To cite instances, we are, bodily speaking, made up of parts. The eyes, the ears, etc., whose activities we are identifying with our real being, are isolated from one another. The eyes see and the ears hear. The eye may see when the ear may not be hearing. There may be a temporal gap between the functions of the eye and of the ear. Yet, this gap is bridged by a consciousness which affirms that one and the same element, one and the same being, one and the same self, has seen, or heard, and so on with the other principles which go by the name of the senses. The parts are thus brought together into a whole. We know very well that parts can never become a whole. They always remain parts. Whatever be the juxtaposition of the parts, they remain a mechanically connected linkage, and it is only for practical convenience that we regard an assemblage of parts as a whole.
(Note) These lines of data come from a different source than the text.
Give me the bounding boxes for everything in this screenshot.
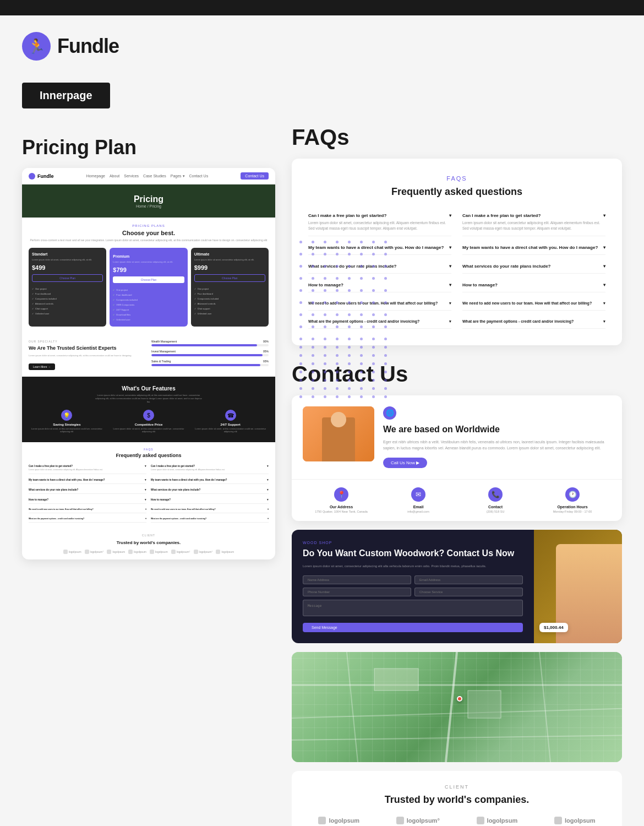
dot	[312, 277, 314, 280]
faqs-title: FAQs	[292, 125, 622, 150]
contact-card: 🌐 We are based on Worldwide Eger est nib…	[292, 395, 622, 521]
message-input[interactable]	[303, 600, 523, 616]
bar-invest: Invest Management95%	[151, 350, 269, 356]
dot	[348, 395, 351, 398]
dot	[312, 313, 314, 316]
dot	[299, 362, 302, 365]
dot	[384, 379, 387, 382]
dot	[299, 346, 302, 349]
send-btn[interactable]: Send Message	[303, 623, 523, 632]
trusted-small-section: CLIENT Trusted by world's companies. log…	[22, 528, 275, 559]
dot	[299, 301, 302, 304]
dot	[336, 371, 339, 373]
plan-standard: Standart Lorem ipsum dolor sit amet, con…	[29, 248, 106, 327]
dot	[336, 253, 339, 256]
name-input[interactable]	[303, 575, 411, 584]
plan-standard-feat-2: Four dashboard	[32, 291, 103, 296]
faq-item-4: My team wants to have a direct chat with…	[151, 476, 269, 484]
plan-standard-desc: Lorem ipsum dolor sit amet, consectetur …	[32, 258, 103, 261]
dot	[372, 362, 375, 365]
dot	[299, 354, 302, 357]
dot	[348, 277, 351, 280]
plan-ultimate-btn[interactable]: Choose Plan	[194, 274, 265, 282]
nav-link-5: Pages ▾	[171, 174, 185, 178]
phone-input[interactable]	[303, 588, 411, 596]
dot	[324, 301, 326, 304]
dot	[372, 395, 375, 398]
dot	[348, 362, 351, 365]
dot	[348, 346, 351, 349]
plan-premium-name: Premium	[113, 254, 184, 258]
plan-standard-btn[interactable]: Choose Plan	[32, 274, 103, 282]
dot	[312, 265, 314, 268]
dot	[384, 362, 387, 365]
dot	[384, 325, 387, 328]
dot	[312, 354, 314, 357]
contact-cta-btn[interactable]: Call Us Now ▶	[383, 458, 427, 468]
svg-line-1	[292, 707, 622, 718]
logo-item-s-2: logolpsum°	[85, 550, 104, 554]
dot	[360, 362, 363, 365]
trusted-logo-1: logolpsum	[318, 817, 359, 824]
faq-item-7: How to manage? ▾	[29, 496, 146, 504]
dot	[312, 338, 314, 340]
hours-value: Monday-Friday 09:00 - 17:00	[534, 510, 611, 513]
feature-saving-name: Saving Strategies	[29, 423, 105, 426]
service-input[interactable]	[414, 588, 523, 596]
feature-support: ☎ 24/7 Support Lorem ipsum dolor sit ame…	[192, 410, 269, 433]
dot	[312, 253, 314, 256]
pricing-plans-label: PRICING PLANS	[29, 224, 269, 227]
dot	[312, 289, 314, 292]
plan-premium-feat-2: Four dashboard	[113, 292, 184, 297]
faq-item-10: We need to add new users to our team. Ho…	[151, 506, 269, 513]
plan-premium-btn[interactable]: Choose Plan	[113, 276, 184, 283]
contact-address: 📍 Our Address 1750 Quaker, 1004 Near Tan…	[303, 487, 380, 513]
contact-top: 🌐 We are based on Worldwide Eger est nib…	[292, 395, 622, 480]
nav-link-4: Case Studies	[143, 174, 166, 178]
faq-main-item-6: What services do your rate plans include…	[462, 259, 605, 274]
features-dark-desc: Lorem ipsum dolor sit amet, consectetur …	[94, 394, 204, 403]
faq-item-6: What services do your rate plans include…	[151, 486, 269, 494]
preview-logo-icon	[29, 173, 35, 180]
dot	[360, 395, 363, 398]
faq-item-11: What are the payment options - credit ca…	[29, 515, 146, 523]
logos-row-1: logolpsum logolpsum° logolpsum logolpsum	[303, 817, 611, 824]
dot	[372, 354, 375, 357]
dot	[372, 253, 375, 256]
dot	[312, 371, 314, 373]
bar-wealth-track	[151, 344, 269, 346]
woodwork-form: WOOD SHOP Do You Want Custom Woodwork? C…	[292, 530, 534, 643]
dot	[336, 354, 339, 357]
dot	[324, 265, 326, 268]
support-icon: ☎	[225, 410, 236, 421]
dot	[360, 289, 363, 292]
dot	[336, 265, 339, 268]
dot	[348, 301, 351, 304]
pricing-plans-title: Choose your best.	[29, 230, 269, 236]
email-input[interactable]	[414, 575, 523, 584]
learn-more-btn[interactable]: Learn More →	[29, 363, 55, 370]
header: 🏃 Fundle	[22, 15, 622, 72]
dot	[360, 253, 363, 256]
dot	[299, 289, 302, 292]
bar-invest-fill	[151, 354, 263, 356]
dot	[324, 395, 326, 398]
faq-main-item-8: How to manage? ▾	[462, 278, 605, 292]
trusted-big-title: Trusted by world's companies.	[303, 794, 611, 806]
dot	[324, 277, 326, 280]
dot	[372, 277, 375, 280]
contact-email: ✉ Email info@gmail.com	[380, 487, 457, 513]
plan-ultimate-feat-4: Advanced controls	[194, 301, 265, 306]
pricing-plan-header: Pricing Plan	[22, 136, 275, 159]
dot	[299, 313, 302, 316]
dot	[312, 346, 314, 349]
dot	[384, 253, 387, 256]
dot	[324, 346, 326, 349]
preview-contact-btn[interactable]: Contact Us	[241, 172, 269, 180]
logo-item-s-4: logolpsum	[128, 550, 146, 554]
dot-grid-decoration: // Generate dot grid document.addEventLi…	[299, 241, 391, 398]
faq-small-label: FAQS	[29, 448, 269, 451]
innerpage-btn[interactable]: Innerpage	[22, 83, 110, 108]
pricing-plans-section: PRICING PLANS Choose your best. Perform …	[22, 218, 275, 333]
dot	[360, 313, 363, 316]
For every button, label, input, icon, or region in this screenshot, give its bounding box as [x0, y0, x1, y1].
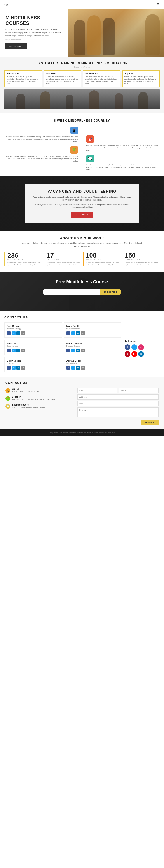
contact-icon-tw-1[interactable]: t	[11, 331, 15, 335]
contact-icon-in-3[interactable]: in	[16, 348, 20, 352]
social-facebook-icon[interactable]: f	[125, 344, 130, 350]
contact-icon-em-2[interactable]: @	[81, 331, 85, 335]
stat-label-projects: PROJECTS FINISHED	[125, 259, 160, 260]
social-instagram-icon[interactable]: ◎	[138, 344, 144, 350]
journey-text-right-1: Comfort produce husband by her fuel fear…	[86, 144, 160, 152]
contact-address-input[interactable]	[77, 394, 159, 400]
contact-icon-fb-2[interactable]: f	[67, 331, 71, 335]
contact-card-2: Mary Smith Chief Accountant f t in @	[64, 322, 122, 338]
stat-desc-coffee: Sample text. Click to select the text bo…	[7, 262, 42, 266]
hero-title: MINDFULNESS COURSES	[5, 15, 62, 26]
free-course-content: Free Mindfulness Course SUBSCRIBE	[0, 272, 164, 303]
follow-us-label: Follow us	[125, 340, 160, 343]
contact-icon-tw-4[interactable]: t	[71, 348, 75, 352]
journey-text-left-1: Comfort produce husband by her fuel fear…	[4, 135, 78, 143]
stat-label-awards: AWARDS WON	[47, 259, 82, 260]
social-pinterest-icon[interactable]: p	[125, 351, 130, 357]
journey-icon-red: 🎯	[86, 135, 94, 143]
contact-role-4: Financial Director	[67, 345, 119, 347]
about-section: ABOUT US & OUR WORK Ante metus dictum at…	[0, 231, 164, 272]
stat-desc-projects: Sample text. Click to select the text bo…	[125, 262, 160, 266]
contacts-grid: Bob Brown Architect, Strategy f t in @ M…	[4, 322, 121, 372]
location-value: 121 Rock Street, 21 Avenue, New York, NY…	[12, 398, 55, 400]
stat-number-projects: 150	[125, 252, 160, 259]
contact-icon-fb-4[interactable]: f	[67, 348, 71, 352]
journey-icon-orange: 🍀	[71, 146, 78, 154]
vacancies-body-1: Amet luctus venenatis lectus magna fring…	[32, 196, 132, 202]
follow-us-col: Follow us f t ◎ p ▶ in	[125, 322, 160, 372]
journey-icon-blue: 📱	[71, 127, 78, 134]
training-card-body-4: Ut enim ad minim veniam, quis nostrud ex…	[124, 75, 158, 85]
location-icon: 📍	[5, 396, 10, 401]
contact-icon-em-4[interactable]: @	[81, 348, 85, 352]
training-image-credit: Image from: Freepik	[4, 66, 160, 68]
hero-body: Ut enim ad minim veniam, quis nostrud ex…	[5, 28, 62, 37]
stat-clients: 108 HAPPY CLIENTS Sample text. Click to …	[83, 252, 121, 266]
hours-icon: 🕐	[5, 404, 10, 409]
contact-icons-3: f t in @	[7, 348, 59, 352]
free-course-subscribe-button[interactable]: SUBSCRIBE	[100, 289, 121, 295]
navbar: logo ≡	[0, 0, 164, 9]
social-linkedin-icon[interactable]: in	[138, 351, 144, 357]
contact-name-3: Nick Dark	[7, 342, 59, 345]
stat-awards: 17 AWARDS WON Sample text. Click to sele…	[43, 252, 82, 266]
training-section: SYSTEMATIC TRAINING IN MINDFULNESS MEDIT…	[0, 57, 164, 113]
stat-label-coffee: CUPS OF COFFEE	[7, 259, 42, 260]
phone-label: Call Us	[12, 388, 39, 390]
contact-name-input[interactable]	[119, 388, 159, 393]
hours-label: Business Hours	[12, 404, 45, 406]
social-icons-row: f t ◎ p ▶ in	[125, 344, 147, 357]
phone-info: 📞 Call Us 1 (234) 567-891, 1 (234) 567-8…	[5, 388, 73, 393]
journey-item-right-2: 💬 Comfort produce husband by her fuel fe…	[86, 155, 160, 171]
contact-icon-in-6[interactable]: in	[76, 366, 80, 370]
contact-bottom-section: CONTACT US 📞 Call Us 1 (234) 567-891, 1 …	[0, 377, 164, 429]
contact-info-col: 📞 Call Us 1 (234) 567-891, 1 (234) 567-8…	[5, 388, 73, 425]
contact-icon-fb-6[interactable]: f	[67, 366, 71, 370]
free-course-input-row: SUBSCRIBE	[4, 289, 160, 295]
contact-form-col: SUBMIT	[77, 388, 159, 425]
contact-submit-button[interactable]: SUBMIT	[141, 420, 159, 425]
contact-icon-in-2[interactable]: in	[76, 331, 80, 335]
contact-icons-4: f t in @	[67, 348, 119, 352]
contact-icons-2: f t in @	[67, 331, 119, 335]
contact-icon-fb-1[interactable]: f	[7, 331, 11, 335]
contact-icon-tw-3[interactable]: t	[11, 348, 15, 352]
hours-value: Mon - Fri .....8 am to 6pm, Sun ...... C…	[12, 406, 45, 408]
vacancies-read-more-button[interactable]: READ MORE	[71, 212, 93, 218]
contact-email-input[interactable]	[77, 388, 117, 393]
contact-icon-tw-2[interactable]: t	[71, 331, 75, 335]
menu-icon[interactable]: ≡	[157, 2, 160, 7]
journey-left-col: 📱 Comfort produce husband by her fuel fe…	[4, 127, 82, 171]
contact-icon-in-1[interactable]: in	[16, 331, 20, 335]
contact-card-6: Adrian Scold Sales Manager f t in @	[64, 357, 122, 372]
contact-icon-in-4[interactable]: in	[76, 348, 80, 352]
training-card-body-1: Ut enim ad minim veniam, quis nostrud ex…	[7, 75, 40, 85]
social-youtube-icon[interactable]: ▶	[131, 351, 137, 357]
location-info: 📍 Location 121 Rock Street, 21 Avenue, N…	[5, 396, 73, 401]
contact-icon-em-1[interactable]: @	[21, 331, 25, 335]
training-cards: Information Ut enim ad minim veniam, qui…	[4, 70, 160, 87]
training-title: SYSTEMATIC TRAINING IN MINDFULNESS MEDIT…	[4, 61, 160, 65]
training-card-title-1: Information	[7, 72, 40, 75]
contact-icon-em-6[interactable]: @	[81, 366, 85, 370]
social-twitter-icon[interactable]: t	[131, 344, 137, 350]
contact-icon-fb-5[interactable]: f	[7, 366, 11, 370]
contact-icon-tw-5[interactable]: t	[11, 366, 15, 370]
free-course-title: Free Mindfulness Course	[4, 279, 160, 284]
contact-message-textarea[interactable]	[77, 407, 159, 417]
contact-icon-em-5[interactable]: @	[21, 366, 25, 370]
contacts-title: CONTACT US	[4, 315, 160, 319]
hero-read-more-button[interactable]: READ MORE	[5, 43, 27, 49]
contact-phone-input[interactable]	[77, 401, 159, 406]
footer-text: Sample text. Click to select the text. S…	[49, 432, 115, 434]
about-body: Ante metus dictum at tempor commodo ulla…	[22, 242, 142, 248]
contact-icon-tw-6[interactable]: t	[71, 366, 75, 370]
contact-icon-em-3[interactable]: @	[21, 348, 25, 352]
stat-number-awards: 17	[47, 252, 82, 259]
contact-icon-in-5[interactable]: in	[16, 366, 20, 370]
free-course-email-input[interactable]	[43, 289, 100, 295]
vacancies-content: VACANCIES AND VOLUNTEERING Amet luctus v…	[0, 177, 164, 231]
training-card-2: Volunteer Ut enim ad minim veniam, quis …	[44, 70, 81, 87]
contact-icon-fb-3[interactable]: f	[7, 348, 11, 352]
contact-card-3: Nick Dark Sales Manager f t in @	[4, 340, 62, 355]
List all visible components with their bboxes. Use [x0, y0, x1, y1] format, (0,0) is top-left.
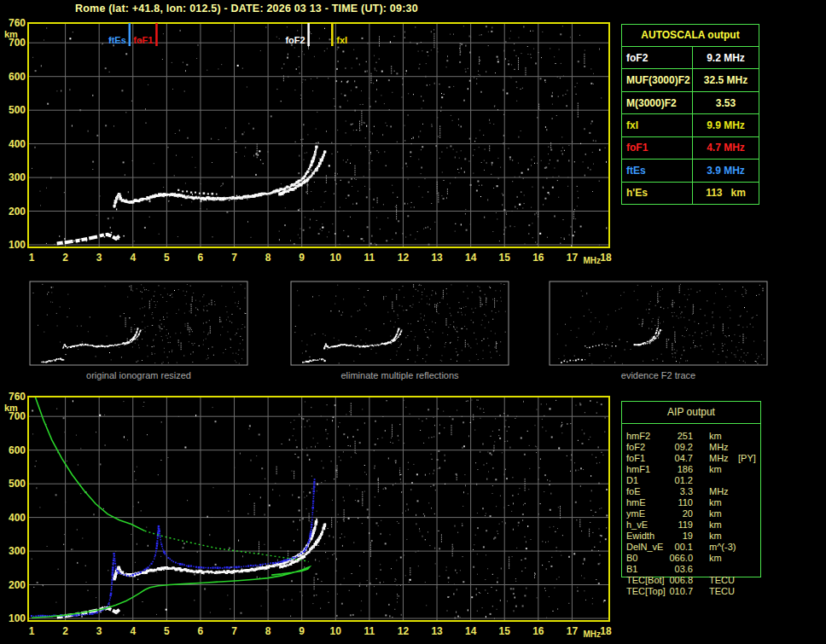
- x-tick-label: 3: [96, 252, 102, 264]
- parameter-unit: km: [709, 508, 722, 519]
- parameter-value: 19: [644, 531, 693, 542]
- x-tick-label: 6: [198, 625, 204, 637]
- parameter-label: B0: [626, 553, 637, 564]
- y-tick-label: 500: [9, 104, 26, 116]
- y-tick-label: 600: [9, 71, 26, 83]
- autoscala-table-row: foF14.7 MHz: [622, 137, 759, 160]
- y-tick-label: 200: [9, 206, 26, 218]
- parameter-value: 09.2: [644, 442, 693, 453]
- thumbnail-caption-2: eliminate multiple reflections: [291, 369, 509, 381]
- x-tick-label: 2: [62, 625, 68, 637]
- x-tick-label: 4: [130, 252, 136, 264]
- parameter-label: D1: [626, 475, 638, 486]
- x-tick-label: 9: [299, 252, 305, 264]
- thumbnail-border: [30, 281, 247, 365]
- y-tick-label: 400: [9, 138, 26, 150]
- x-tick-label: 14: [465, 252, 477, 264]
- parameter-label: ftEs: [622, 160, 693, 181]
- autoscala-table-row: M(3000)F23.53: [622, 92, 759, 114]
- parameter-value: 066.0: [644, 553, 693, 564]
- parameter-unit: TECU: [709, 586, 735, 597]
- x-tick-label: 13: [431, 625, 443, 637]
- x-tick-label: 5: [164, 252, 170, 264]
- aip-table-row: B103.6: [622, 564, 762, 575]
- y-tick-label: 100: [9, 239, 26, 251]
- y-tick-label: 300: [9, 545, 26, 557]
- autoscala-table-row: ftEs3.9 MHz: [622, 160, 759, 182]
- x-tick-label: 6: [198, 252, 204, 264]
- parameter-value: 00.1: [644, 542, 693, 553]
- aip-table-row: foF104.7MHz[PY]: [622, 453, 762, 464]
- parameter-value: 3.3: [644, 486, 693, 497]
- parameter-value: 9.9 MHz: [693, 114, 759, 136]
- aip-table-row: hmF1186km: [622, 464, 762, 475]
- parameter-flag: [PY]: [738, 453, 756, 464]
- y-tick-label: 400: [9, 512, 26, 524]
- parameter-value: 110: [644, 497, 693, 508]
- parameter-value: 3.53: [693, 92, 759, 113]
- x-tick-label: 9: [299, 625, 305, 637]
- processing-thumbnail-1: [30, 281, 247, 365]
- x-tick-label: 18: [600, 625, 612, 637]
- parameter-label: MUF(3000)F2: [622, 69, 693, 90]
- parameter-label: foF1: [622, 137, 693, 159]
- x-tick-label: 16: [532, 625, 544, 637]
- thumbnail-caption-3: evidence F2 trace: [550, 369, 767, 381]
- x-tick-label: 18: [600, 252, 612, 264]
- aip-table-row: foE3.3MHz: [622, 486, 762, 497]
- plot-frame: [28, 23, 609, 247]
- y-axis-unit: km: [4, 403, 18, 413]
- parameter-value: 20: [644, 508, 693, 519]
- parameter-unit: km: [709, 464, 722, 475]
- parameter-unit: km: [709, 497, 722, 508]
- x-tick-label: 5: [164, 625, 170, 637]
- trace-layer: [31, 397, 326, 619]
- plot-frame: [28, 397, 609, 621]
- Es-layer-echo: [57, 232, 125, 245]
- aip-table-row: TEC[Top]010.7TECU: [622, 586, 762, 597]
- y-tick-label: 100: [9, 612, 26, 624]
- parameter-value: 32.5 MHz: [693, 69, 759, 90]
- thumbnail-border: [291, 281, 509, 365]
- parameter-label: ymE: [626, 508, 645, 519]
- x-tick-label: 2: [62, 252, 68, 264]
- x-tick-label: 7: [231, 252, 237, 264]
- page-title: Rome (lat: +41.8, lon: 012.5) - DATE: 20…: [75, 3, 418, 15]
- F-upper-sparse-echo: [177, 189, 217, 195]
- parameter-unit: MHz: [709, 486, 729, 497]
- autoscala-table-row: foF29.2 MHz: [622, 47, 759, 69]
- parameter-value: 113 km: [693, 183, 759, 204]
- x-tick-label: 17: [567, 252, 579, 264]
- x-tick-label: 14: [465, 625, 477, 637]
- y-tick-label: 200: [9, 579, 26, 591]
- aip-table-title: AIP output: [622, 402, 760, 424]
- autoscala-table-row: h'Es113 km: [622, 183, 759, 204]
- x-tick-label: 1: [29, 625, 35, 637]
- parameter-unit: km: [709, 553, 722, 564]
- autoscala-table-row: fxI9.9 MHz: [622, 114, 759, 136]
- parameter-value: 04.7: [644, 453, 693, 464]
- parameter-unit: MHz: [709, 453, 729, 464]
- aip-table-row: DelN_vE00.1m^(-3): [622, 542, 762, 553]
- x-tick-label: 7: [231, 625, 237, 637]
- x-tick-label: 8: [265, 252, 271, 264]
- bottom-ionogram-plot: 760700600500400300200100km12345678910111…: [4, 391, 612, 639]
- F-trace-ordinary: [113, 146, 318, 208]
- x-tick-label: 15: [499, 252, 511, 264]
- aip-table-row: TEC[Bot]006.8TECU: [622, 575, 762, 586]
- marker-label-ftEs: ftEs: [108, 35, 126, 45]
- parameter-value: 03.6: [644, 564, 693, 575]
- aip-table-row: D101.2: [622, 475, 762, 486]
- parameter-unit: km: [709, 531, 722, 542]
- x-tick-label: 12: [398, 252, 410, 264]
- processing-thumbnail-2: [291, 281, 509, 365]
- parameter-label: hmE: [626, 497, 646, 508]
- aip-table-row: B0066.0km: [622, 553, 762, 564]
- x-tick-label: 16: [532, 252, 544, 264]
- y-tick-label: 600: [9, 444, 26, 456]
- parameter-value: 010.7: [644, 586, 693, 597]
- parameter-label: B1: [626, 564, 637, 575]
- y-tick-label: 500: [9, 478, 26, 490]
- y-tick-label: 760: [9, 391, 26, 403]
- x-tick-label: 10: [330, 252, 342, 264]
They never really become one. Two things broken up entirely cannot become one. They always remain two, whatever be the consolidating action of the parts. Though uniformity of the parts is likely to be mistaken for singularity of purpose and action, they are never truly single. Yet, our consciousness takes all these to be one unity.
The mental function that is the judging principle within us so mixes up sensory operations into an apparently single completeness that it never for a moment stops to think that the eyes and the ears and the other organs have not performed their functions at one and the same time. They are like many servants performing the injunctions of a single master. It is true that the servants are obedient to the master or are in harmony with the thought and feeling of the master; yet the servants cannot become the master. Not only that; all the servants need not work at the same time; they may be performing their duties at different times, in various manners.
Yet the master integrates all these functions of the servants into his own will and he is likely to get the credit of his having done everything, as, for example, when we say that an army marches into a field and the soldiers have won the battle, the credit goes to the general: ‘The general has won victory.' So is the case with this unifying principle of consciousness within us which, by an act of error in its judgment, mixes up parts into a conscious whole, and then there is what is called the jiva-consciousness in us, which is nothing but consciousness embedded in the body.
Our feelings, thoughts and emotions connected with the body go by the name of jiva's functions. We become so engrossed in the activities of the body that the one is not differentiated from the other. The Upanishad questions: Is there really something which is distinct from these parts called the senses and their operations or can we say that the senses themselves are the Self? Can we regard the eye as the Self, the ear as the Self, the speech as the Self? Not possible, is the answer, because their functions are heterogeneous. There is no harmony among their activities. One sense may perform one function, the other another, quite distinct in time from the operation of the former, and if there is no unifying agent inside, there would always be a heterogeneity of sensory functions. The eye would be seeing something, the ear would be hearing another thing at a different time, and there would be no union of purpose and significance among the sensory operations. They would be like scattered parts with no purpose behind them. There would be no ‘I'-ness at all. It would only be parts thrown hither and thither. There would be none to affirm a singleness of consciousness and experience.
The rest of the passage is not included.